Once again I ran for Finland’s team in the international Big’s Backyard Ultra Satellite race during which 37 countries held individual and team competitions. All teams started at the same time around the world and ran one loop (called a yard) of 6.7 kilometers within 60 minutes. In Finland, the first yard began at 15:00 on gray afternoon in Nummela with a temperature of about 10 Celsius (50 F). At the beginning of the next hour, everyone around the world set out again. The end of the race comes when only one runner remains on each team, meaning ‘last person standing’. Each team was allowed to begin with 15 runners, though Finland began with only 14 due to one runner out with a fever.
In 2020, I covered a total of 31 yards equaling about 207 kilometres. I wrote about that experience at this link. Unfortunately, this year I only made 21 yards, which is about 143 kilometers. Below is what I looked like toward the end of the event.
And even more unfortunate is that the last three runners on the Finnish team were forced to stop during yard
32 33 due to a powerful wind and lightening storm that downed several trees on the route as well as some electrical wires. I am glad that the race director is so competent and concerned about the runners’ safety.

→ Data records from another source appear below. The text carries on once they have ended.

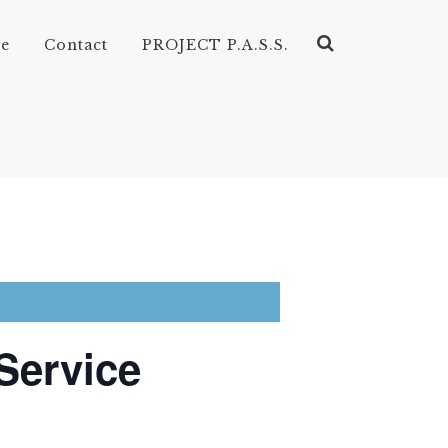
ve
Contact
PROJECT P.A.S.S.
Service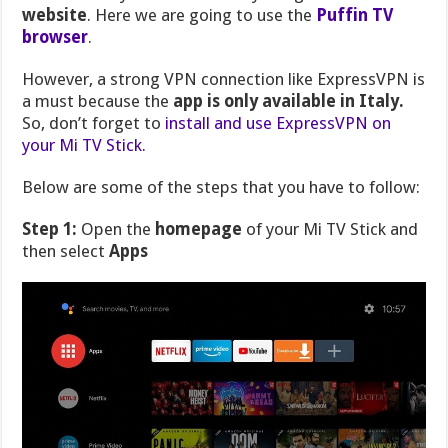
website
. Here we are going to use the
Puffin TV
browser
.
However, a strong VPN connection like ExpressVPN is
a must because the
app is only available in Italy.
So, don’t forget to
install and use ExpressVPN on
your Mi TV Stick.
Below are some of the steps that you have to follow:
Step 1:
Open the
homepage
of your Mi TV Stick and
then select
Apps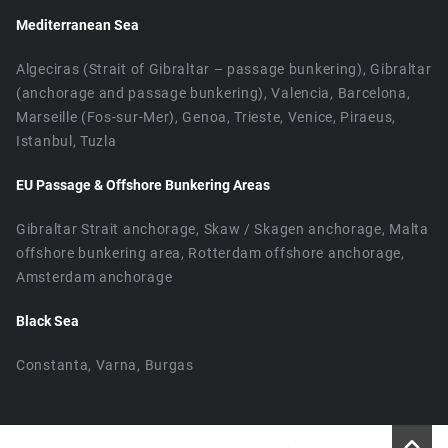
Mediterranean Sea
Algeciras (Strait of Gibraltar – passage bunkering), Gibraltar
(anchorage and passage bunkering), Valencia, Barcelona,
Marseille (Fos-sur-Mer), Genoa, Trieste, Venice, Piraeus,
Istanbul, Tuzla
EU Passage & Offshore Bunkering Areas
Gibraltar Strait anchorage, Skaw / Skagen anchorage, Malta
offshore bunkering area, Rotterdam offshore anchorage,
Amsterdam anchorage
Black Sea
Constanta, Varna, Burgas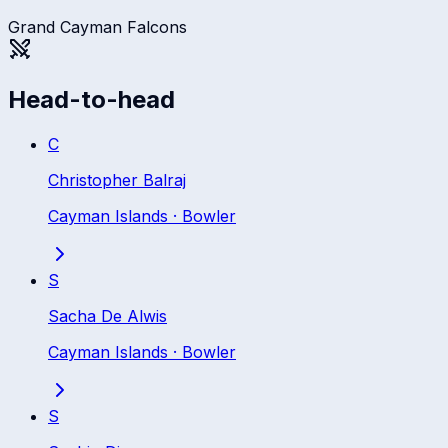
Grand Cayman Falcons
Head-to-head
C
Christopher Balraj
Cayman Islands
·
Bowler
S
Sacha De Alwis
Cayman Islands
·
Bowler
S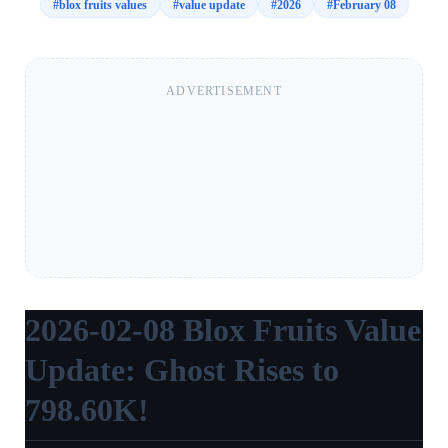
#
blox fruits values
#
value update
#
2026
#
February 08
ADVERTISEMENT
2026-02-08 Blox Fruits Value
Update: Ghost Rises to
798.60K!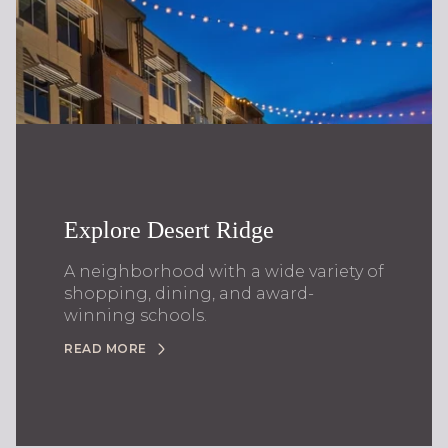
Explore Desert Ridge
A neighborhood with a wide variety of
shopping, dining, and award-
winning schools.
READ MORE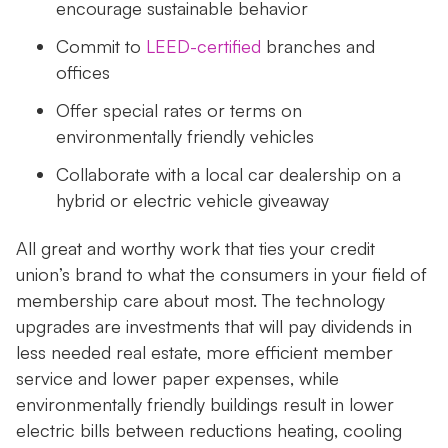
encourage sustainable behavior
Commit to
LEED-certified
branches and
offices
Offer special rates or terms on
environmentally friendly vehicles
Collaborate with a local car dealership on a
hybrid or electric vehicle giveaway
All great and worthy work that ties your credit
union’s brand to what the consumers in your field of
membership care about most. The technology
upgrades are investments that will pay dividends in
less needed real estate, more efficient member
service and lower paper expenses, while
environmentally friendly buildings result in lower
electric bills between reductions heating, cooling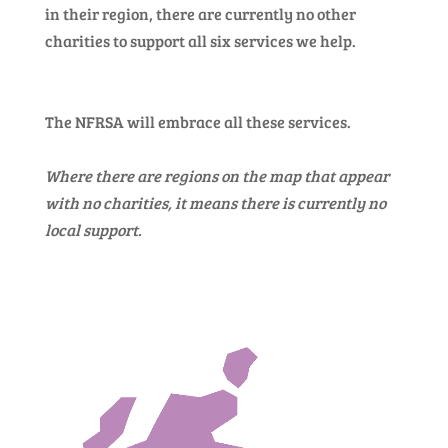
in their region, there are currently no other
charities to support all six services we help.
The NFRSA will embrace all these services.
Where there are regions on the map that appear
with no charities, it means there is currently no
local support.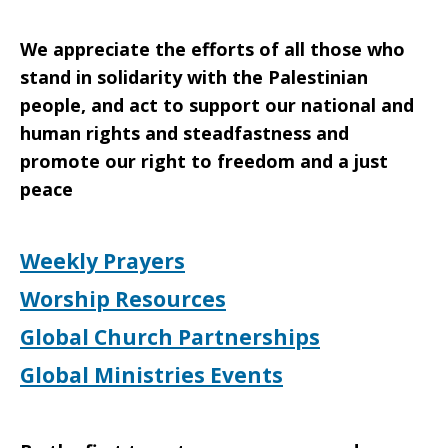
We appreciate the efforts of all those who
stand in solidarity with the Palestinian
people, and act to support our national and
human rights and steadfastness and
promote our right to freedom and a just
peace
Weekly Prayers
Worship Resources
Global Church Partnerships
Global Ministries Events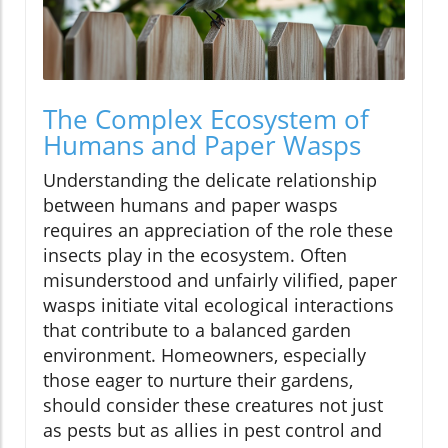
The Complex Ecosystem of
Humans and Paper Wasps
Understanding the delicate relationship
between humans and paper wasps
requires an appreciation of the role these
insects play in the ecosystem. Often
misunderstood and unfairly vilified, paper
wasps initiate vital ecological interactions
that contribute to a balanced garden
environment. Homeowners, especially
those eager to nurture their gardens,
should consider these creatures not just
as pests but as allies in pest control and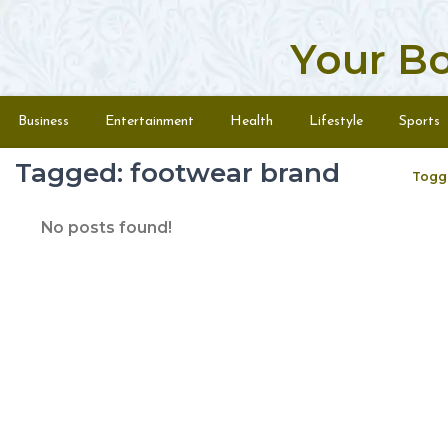
Your B
Skip to content
Menu
Business
Entertainment
Health
Lifestyle
Sports
Tagged: footwear brand
Togg
No posts found!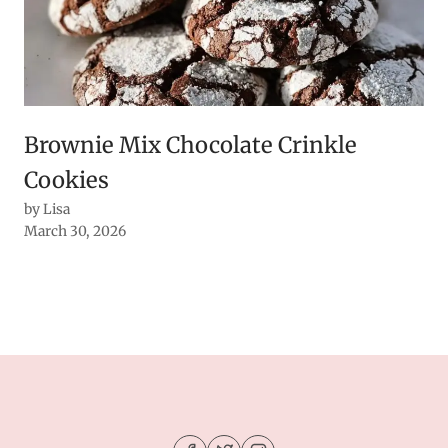
Brownie Mix Chocolate Crinkle
Cookies
by Lisa
March 30, 2026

This type of race is fairly new in its current format, although the concept of long walking / running races has been around for centuries. As the sport grows in popularity around the world, I wonder if (actually I hope) some safety regulations will be needed to protect runners from pushing themselves beyond the admirable “I am going beyond my boundaries!” into real physical danger.
I am unsure why I only managed 21 yards this year, but I have a few theories. One theory is that I did too much running before the event over the past few months. Another theory deals with the mental side of the race, which is perhaps the most challenging aspect for everyone. Either way, my performance has led me to the following conclusion: I would like to state that I have no intention to try and join the Finnish team next time, but I am happy to be a volunteer at the event. I believe it is time for some fresh faces (with some seasoned veterans too).
I added my introduction video below (3 minutes) in which I discuss my experience and background. At the end of this post, I added a picture of me just after I dropped from the race.
Thank you to the organizers, the other runners in Finland and around the world, the crew, support staff and other volunteers. It was a privilege to have my own wife as my support crew for a few hours. Thank you for reading.